‘Clear path to a soft landing’: Here’s what Wall Street sees for Fed rate cuts after May inflation came in cool

‘Clear path to a soft landing’: Here’s what Wall Street sees for Fed rate cuts after May inflation came in cool

OLIVIER DOULIERY/Getty Images

  • The latest inflation data has strengthened the case for looser monetary policy.

  • Investors welcomed a weak inflation report in May, which could pave the way for Fed easing this year.

  • Rate cuts in September are “extremely likely,” one economist said.

Wall Street is feeling a lot more optimistic right now. change in interest rates this year.

On Wednesday, investors applauded positive report on the consumer price index for May. Consumer prices fell below economists’ expectations for the second month in a row.

Inflation remained steady last month and rose 3.3% year over year, the Bureau of Labor Statistics reported, a data point that could put the Federal Reserve back on track to ease policy later this year after a series of discouraging inflation reports in the first quarter. .

Three rate cuts by the end of 2024 are again on the table, with investors estimating there is a 72% chance the Fed could cut rates three or more times by December, according to the report. CME FedWatch Tool.

Some Wall Street analysts predict the Fed’s first rate cut could come as early as July, although most see a September rate cut as the most likely scenario.

“Wednesday’s weaker-than-expected CPI will allow the Fed to begin cutting interest rates as soon as September, as we have now seen several encouraging inflation numbers, following the worrying rise in inflation earlier this year ” said Skyler Weinand, Chief Investment Officer. of Regan Capital, said in a note. “There is a clear path to a soft landing and the Fed could very well come to the market’s rescue in just three months.”

“Today’s news appears to open the door to a rate cut in July, although we still think that is highly unlikely given the Fed’s hawkish rhetoric recently,” said Preston Caldwell, chief U.S. economist. of Morningstar, in a press release. “But rate cuts from September should now be considered extremely likely.”

Overall inflation has slowed, thanks in part to slowing gas and food prices.
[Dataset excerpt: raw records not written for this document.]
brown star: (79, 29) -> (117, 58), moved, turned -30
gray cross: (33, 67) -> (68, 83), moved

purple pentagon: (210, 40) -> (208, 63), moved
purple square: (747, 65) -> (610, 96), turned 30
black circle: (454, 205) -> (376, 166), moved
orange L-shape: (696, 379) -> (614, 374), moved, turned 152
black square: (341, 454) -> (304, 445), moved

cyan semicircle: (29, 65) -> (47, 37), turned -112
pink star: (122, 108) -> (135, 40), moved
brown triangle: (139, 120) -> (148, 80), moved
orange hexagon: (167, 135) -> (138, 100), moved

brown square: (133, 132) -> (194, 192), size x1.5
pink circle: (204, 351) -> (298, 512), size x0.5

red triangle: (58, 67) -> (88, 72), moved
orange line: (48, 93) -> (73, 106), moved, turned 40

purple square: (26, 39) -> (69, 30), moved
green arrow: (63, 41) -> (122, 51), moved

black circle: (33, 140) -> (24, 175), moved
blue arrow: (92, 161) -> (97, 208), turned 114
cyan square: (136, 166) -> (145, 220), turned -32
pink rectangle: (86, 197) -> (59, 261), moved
BLS data shows the gas index fell 3.6% in May. Meanwhile, the home meals index remained stable after falling 0.2% in April.
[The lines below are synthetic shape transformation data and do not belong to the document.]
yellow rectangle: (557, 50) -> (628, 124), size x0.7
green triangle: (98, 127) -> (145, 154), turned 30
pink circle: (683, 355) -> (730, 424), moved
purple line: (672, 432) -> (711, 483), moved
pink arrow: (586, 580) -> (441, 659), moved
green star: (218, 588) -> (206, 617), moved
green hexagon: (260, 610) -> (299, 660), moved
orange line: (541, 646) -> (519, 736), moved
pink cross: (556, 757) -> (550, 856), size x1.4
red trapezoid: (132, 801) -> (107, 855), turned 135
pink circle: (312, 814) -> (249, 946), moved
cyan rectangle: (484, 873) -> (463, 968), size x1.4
“The Fed is increasingly risking a slowdown in the economy by leaving rates too high for too long,” Ryan Severino, BGO’s chief economist, said Wednesday. “While our modeling suggests the Fed could cut rates later this year, it does not have infinite time, especially as we see more signs that the U.S. economy is slowing.”

Investors are waiting for Fed Chair Jerome Powell to speak later Wednesday afternoon, which should give markets more guidance on the trajectory of the rate cuts. But the top central banker will likely wait for rate cut signals for now, Weinand said, due to higher-than-expected inflation figures throughout the first quarter.

“Things are going as the Fed hoped, so Jerome Powell will likely feel good this afternoon,” David Russell, TradeStation’s global head of market strategy, said in a note. “Bears have nowhere to run and nowhere to hide.”